## Exercise objective
Write out the entries below exactly, but only from the line containing "सरकारबारे रवि– बादलको टुक्रामा जहाज हल्लिन" through the line containing "Trimite un mesaj", and without the pictures.

## Transcribed page contents
━━━━━━━━━━━━━━━━━━━━━━━━━━━━━━

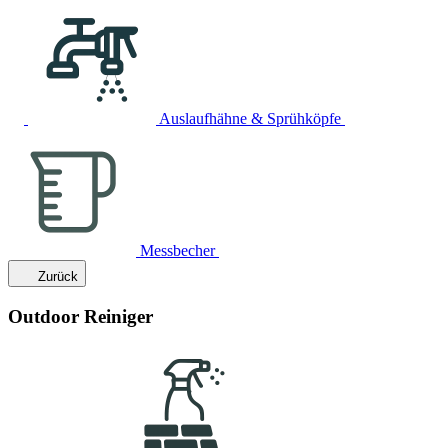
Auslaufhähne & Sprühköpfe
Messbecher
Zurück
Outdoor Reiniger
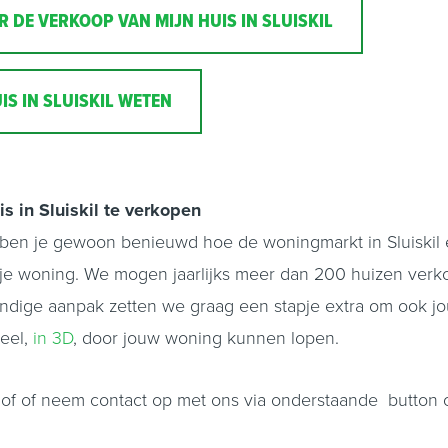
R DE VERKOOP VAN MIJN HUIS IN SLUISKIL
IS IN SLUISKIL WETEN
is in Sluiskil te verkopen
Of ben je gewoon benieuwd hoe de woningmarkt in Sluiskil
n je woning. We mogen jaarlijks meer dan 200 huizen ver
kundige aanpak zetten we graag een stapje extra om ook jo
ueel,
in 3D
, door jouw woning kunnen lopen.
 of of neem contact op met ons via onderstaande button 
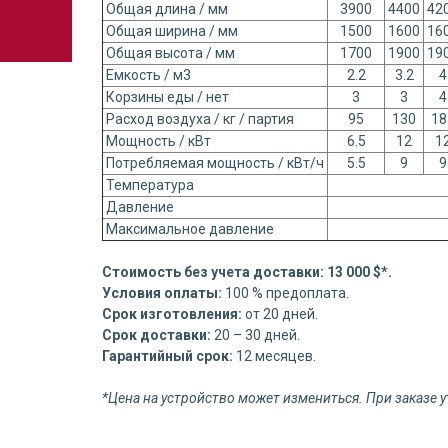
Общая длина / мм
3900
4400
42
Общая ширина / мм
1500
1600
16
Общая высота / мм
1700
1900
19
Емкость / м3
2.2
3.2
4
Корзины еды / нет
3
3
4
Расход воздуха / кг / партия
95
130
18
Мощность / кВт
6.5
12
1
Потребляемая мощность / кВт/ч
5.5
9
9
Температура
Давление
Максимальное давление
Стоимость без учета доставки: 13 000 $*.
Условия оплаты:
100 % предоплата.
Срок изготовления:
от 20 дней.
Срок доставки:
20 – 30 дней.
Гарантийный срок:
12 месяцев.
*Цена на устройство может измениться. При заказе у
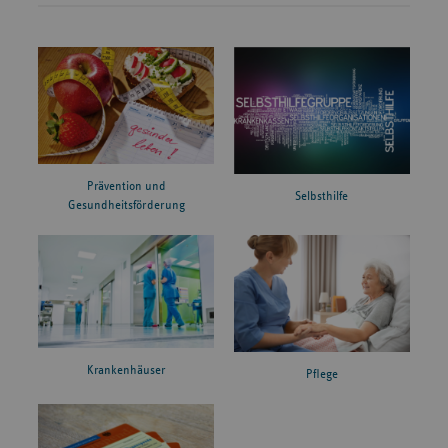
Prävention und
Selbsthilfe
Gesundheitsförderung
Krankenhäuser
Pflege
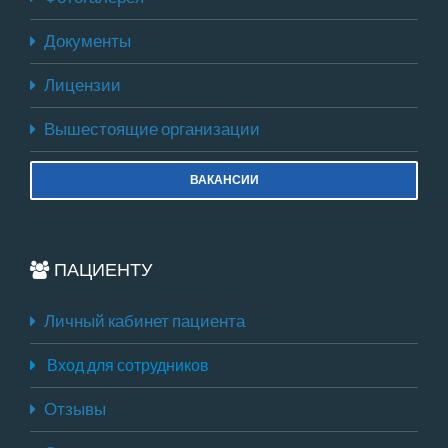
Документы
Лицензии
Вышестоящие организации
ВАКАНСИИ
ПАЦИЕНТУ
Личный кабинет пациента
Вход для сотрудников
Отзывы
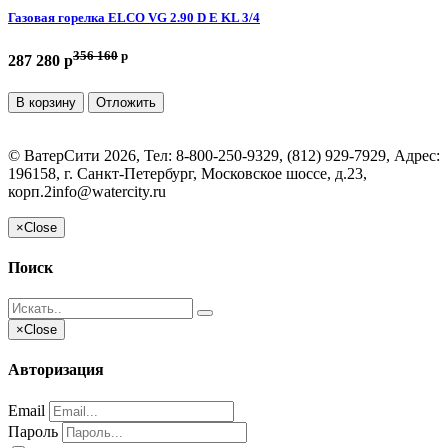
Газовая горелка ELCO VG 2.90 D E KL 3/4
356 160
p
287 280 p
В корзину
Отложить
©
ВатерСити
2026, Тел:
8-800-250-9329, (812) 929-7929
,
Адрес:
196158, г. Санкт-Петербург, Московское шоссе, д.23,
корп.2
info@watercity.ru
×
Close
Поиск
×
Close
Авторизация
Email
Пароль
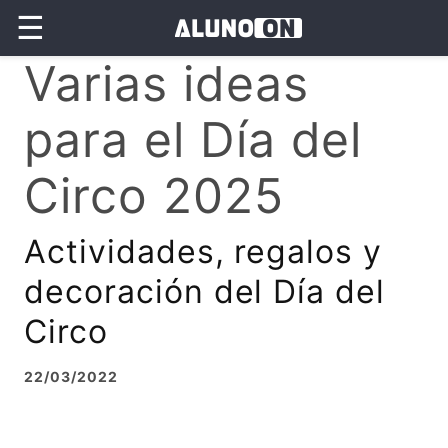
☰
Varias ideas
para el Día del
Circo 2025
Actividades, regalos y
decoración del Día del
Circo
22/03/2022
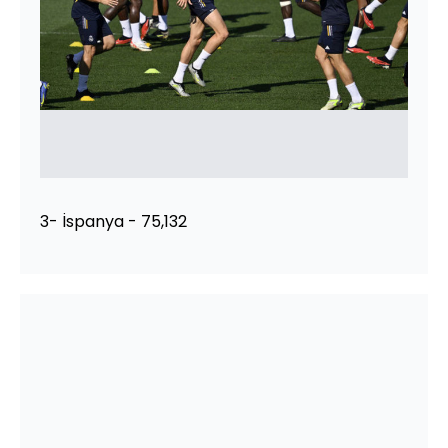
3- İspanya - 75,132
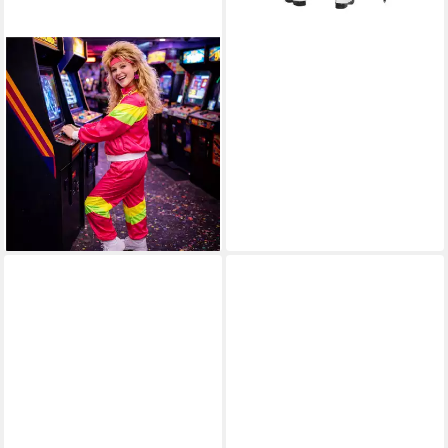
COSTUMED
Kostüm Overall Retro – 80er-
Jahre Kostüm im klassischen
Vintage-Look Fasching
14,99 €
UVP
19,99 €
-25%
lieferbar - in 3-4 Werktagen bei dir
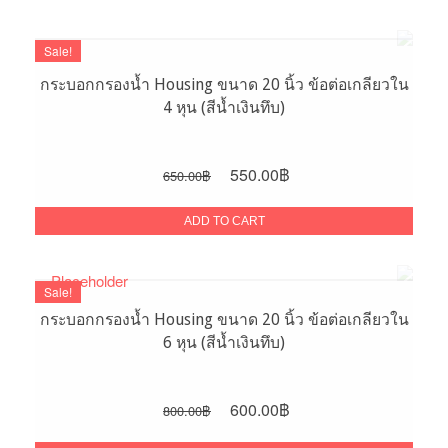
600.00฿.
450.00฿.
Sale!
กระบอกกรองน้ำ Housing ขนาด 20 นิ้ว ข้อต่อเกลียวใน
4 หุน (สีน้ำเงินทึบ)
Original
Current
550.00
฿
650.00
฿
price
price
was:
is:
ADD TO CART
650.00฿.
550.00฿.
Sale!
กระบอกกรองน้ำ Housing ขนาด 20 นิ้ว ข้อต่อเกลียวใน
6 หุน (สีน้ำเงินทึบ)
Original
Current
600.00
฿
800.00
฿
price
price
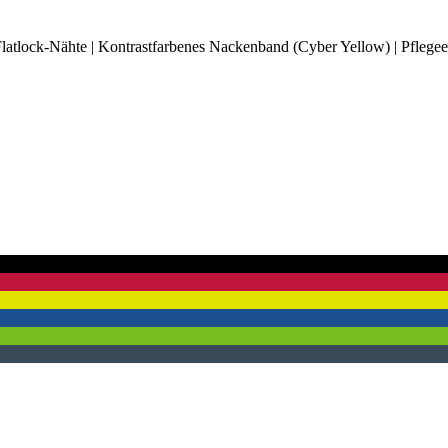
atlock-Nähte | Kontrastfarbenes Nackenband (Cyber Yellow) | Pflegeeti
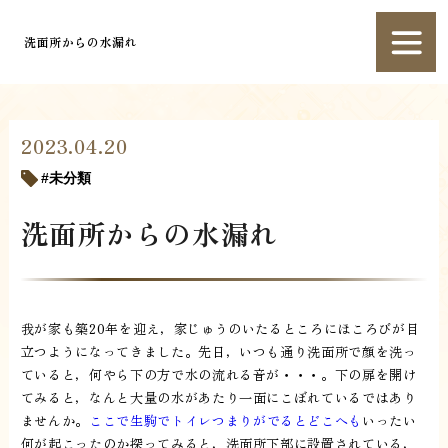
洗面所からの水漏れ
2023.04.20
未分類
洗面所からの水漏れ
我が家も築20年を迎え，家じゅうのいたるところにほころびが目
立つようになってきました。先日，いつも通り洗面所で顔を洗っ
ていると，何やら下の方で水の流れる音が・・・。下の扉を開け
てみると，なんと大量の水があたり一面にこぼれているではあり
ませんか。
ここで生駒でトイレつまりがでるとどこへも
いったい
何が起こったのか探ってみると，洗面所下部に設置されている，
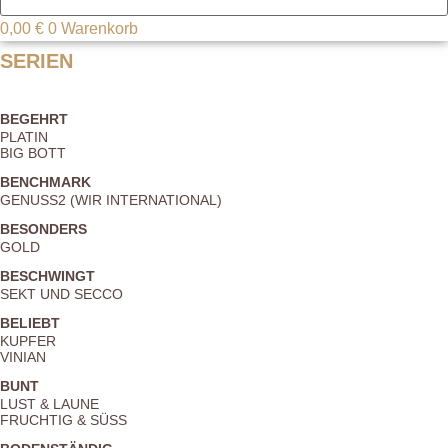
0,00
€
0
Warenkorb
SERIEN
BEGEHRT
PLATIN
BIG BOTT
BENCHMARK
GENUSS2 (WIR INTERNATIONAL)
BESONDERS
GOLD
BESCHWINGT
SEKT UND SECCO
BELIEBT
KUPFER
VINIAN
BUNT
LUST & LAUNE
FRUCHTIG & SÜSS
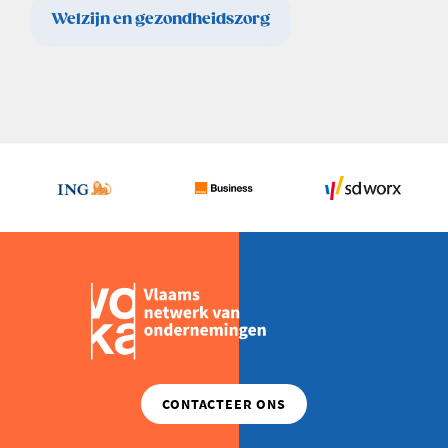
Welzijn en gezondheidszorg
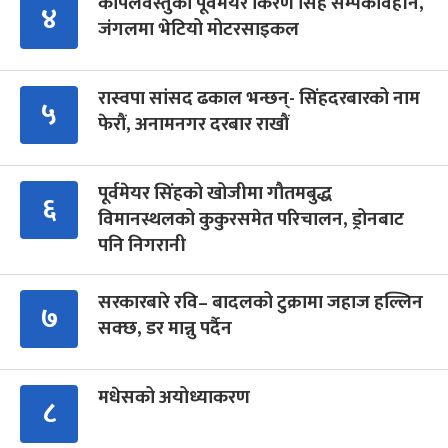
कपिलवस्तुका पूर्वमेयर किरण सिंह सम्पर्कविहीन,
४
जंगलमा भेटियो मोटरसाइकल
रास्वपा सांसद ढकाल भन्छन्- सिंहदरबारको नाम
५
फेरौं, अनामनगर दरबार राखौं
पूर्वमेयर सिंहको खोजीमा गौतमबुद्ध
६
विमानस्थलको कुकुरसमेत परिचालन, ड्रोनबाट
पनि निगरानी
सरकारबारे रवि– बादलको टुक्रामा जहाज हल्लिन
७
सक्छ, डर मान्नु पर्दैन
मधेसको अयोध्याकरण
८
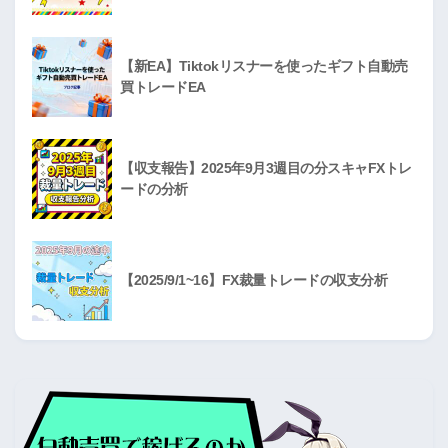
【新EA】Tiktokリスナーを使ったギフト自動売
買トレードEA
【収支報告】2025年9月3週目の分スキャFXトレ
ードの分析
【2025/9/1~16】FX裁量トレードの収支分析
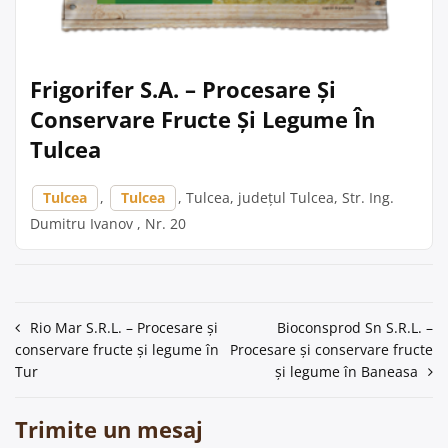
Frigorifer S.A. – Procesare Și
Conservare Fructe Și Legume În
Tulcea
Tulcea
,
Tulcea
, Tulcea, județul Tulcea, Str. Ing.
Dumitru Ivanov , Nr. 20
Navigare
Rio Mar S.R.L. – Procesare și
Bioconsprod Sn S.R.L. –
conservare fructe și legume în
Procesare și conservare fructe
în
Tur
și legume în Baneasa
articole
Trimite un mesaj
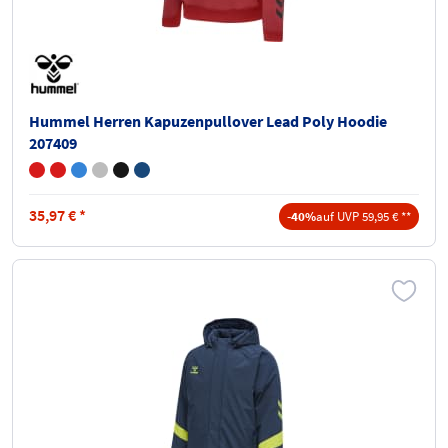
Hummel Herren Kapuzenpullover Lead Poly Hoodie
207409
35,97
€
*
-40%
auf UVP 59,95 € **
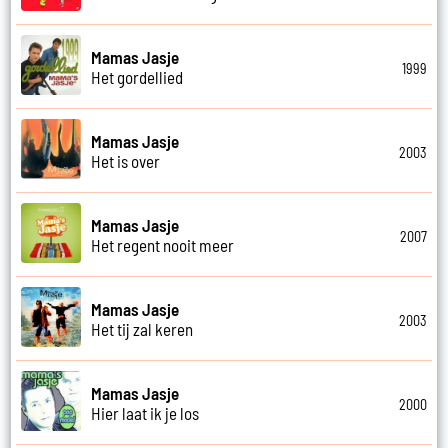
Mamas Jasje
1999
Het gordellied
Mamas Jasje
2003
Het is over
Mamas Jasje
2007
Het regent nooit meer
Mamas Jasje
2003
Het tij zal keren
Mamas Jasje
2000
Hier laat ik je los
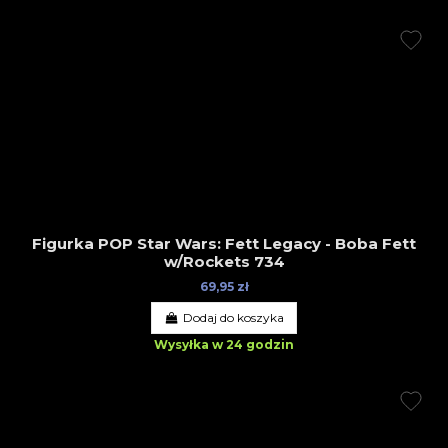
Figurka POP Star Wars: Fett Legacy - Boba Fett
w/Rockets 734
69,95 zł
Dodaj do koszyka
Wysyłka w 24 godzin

━━━━━━━━━━━━━━━━━━━━━━━━━━━━━━

## Problem solution
सरकारबारे रवि– बादलको टुक्रामा जहाज हल्लिन
७
सक्छ, डर मान्नु पर्दैन
मधेसको अयोध्याकरण
८
【新EA】Tiktokリスナーを使ったギフト自動売
買トレードEA
【収支報告】2025年9月3週目の分スキャFXトレ
ードの分析
【2025/9/1~16】FX裁量トレードの収支分析
Frigorifer S.A. – Procesare Și
Conservare Fructe Și Legume În
Tulcea
Tulcea
,
Tulcea
, Tulcea, județul Tulcea, Str. Ing.
Dumitru Ivanov , Nr. 20
Navigare
Rio Mar S.R.L. – Procesare și
Bioconsprod Sn S.R.L. –
conservare fructe și legume în
Procesare și conservare fructe
în
Tur
și legume în Baneasa
articole
Trimite un mesaj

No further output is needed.